Counting only the lines below that contain the word "оригами", what is the total? Give it with no other words.

Data for the task section start

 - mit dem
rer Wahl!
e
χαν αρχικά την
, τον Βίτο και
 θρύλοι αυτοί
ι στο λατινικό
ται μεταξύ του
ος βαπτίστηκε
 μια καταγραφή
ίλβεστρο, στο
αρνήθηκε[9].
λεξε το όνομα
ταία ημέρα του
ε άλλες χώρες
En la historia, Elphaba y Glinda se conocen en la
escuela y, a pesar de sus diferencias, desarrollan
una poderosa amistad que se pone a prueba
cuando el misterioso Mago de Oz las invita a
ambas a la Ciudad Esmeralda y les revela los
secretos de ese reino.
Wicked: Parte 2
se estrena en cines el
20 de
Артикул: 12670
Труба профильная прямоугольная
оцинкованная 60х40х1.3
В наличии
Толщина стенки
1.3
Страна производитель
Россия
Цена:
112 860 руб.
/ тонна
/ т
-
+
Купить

Data for the task section end
Data for the task section start

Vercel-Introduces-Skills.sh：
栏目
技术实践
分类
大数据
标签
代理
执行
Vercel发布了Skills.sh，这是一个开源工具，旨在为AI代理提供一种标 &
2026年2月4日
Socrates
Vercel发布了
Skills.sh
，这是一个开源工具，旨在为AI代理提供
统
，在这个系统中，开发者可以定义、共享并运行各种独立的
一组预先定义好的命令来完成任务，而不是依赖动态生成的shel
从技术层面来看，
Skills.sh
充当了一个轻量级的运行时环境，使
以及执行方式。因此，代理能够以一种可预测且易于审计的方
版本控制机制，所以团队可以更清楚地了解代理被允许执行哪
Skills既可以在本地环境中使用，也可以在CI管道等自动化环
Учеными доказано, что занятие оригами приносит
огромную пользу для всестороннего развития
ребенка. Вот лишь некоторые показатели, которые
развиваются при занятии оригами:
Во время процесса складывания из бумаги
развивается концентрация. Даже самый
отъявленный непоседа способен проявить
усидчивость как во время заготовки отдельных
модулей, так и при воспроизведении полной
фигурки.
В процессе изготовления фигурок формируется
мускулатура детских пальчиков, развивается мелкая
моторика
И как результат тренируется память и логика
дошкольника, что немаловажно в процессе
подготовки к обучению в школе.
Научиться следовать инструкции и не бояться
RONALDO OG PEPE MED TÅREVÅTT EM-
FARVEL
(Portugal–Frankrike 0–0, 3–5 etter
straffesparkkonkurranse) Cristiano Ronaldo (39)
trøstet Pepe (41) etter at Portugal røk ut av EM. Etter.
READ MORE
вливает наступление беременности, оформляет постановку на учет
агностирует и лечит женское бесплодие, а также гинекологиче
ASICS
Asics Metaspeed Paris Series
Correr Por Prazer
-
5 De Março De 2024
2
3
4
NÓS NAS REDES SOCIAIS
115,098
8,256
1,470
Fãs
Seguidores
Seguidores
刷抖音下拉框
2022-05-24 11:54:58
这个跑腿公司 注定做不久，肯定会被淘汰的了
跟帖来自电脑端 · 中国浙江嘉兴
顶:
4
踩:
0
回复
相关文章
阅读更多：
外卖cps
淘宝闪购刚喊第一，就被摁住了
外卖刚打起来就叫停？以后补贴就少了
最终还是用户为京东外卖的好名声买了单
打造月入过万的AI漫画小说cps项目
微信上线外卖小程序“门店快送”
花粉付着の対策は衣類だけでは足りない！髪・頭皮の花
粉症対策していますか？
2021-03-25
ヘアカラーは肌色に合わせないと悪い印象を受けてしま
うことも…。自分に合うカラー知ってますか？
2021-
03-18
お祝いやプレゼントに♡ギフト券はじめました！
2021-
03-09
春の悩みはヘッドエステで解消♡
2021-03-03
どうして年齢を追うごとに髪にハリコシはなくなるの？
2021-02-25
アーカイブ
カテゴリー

Data for the task section end

- Exercise result -
2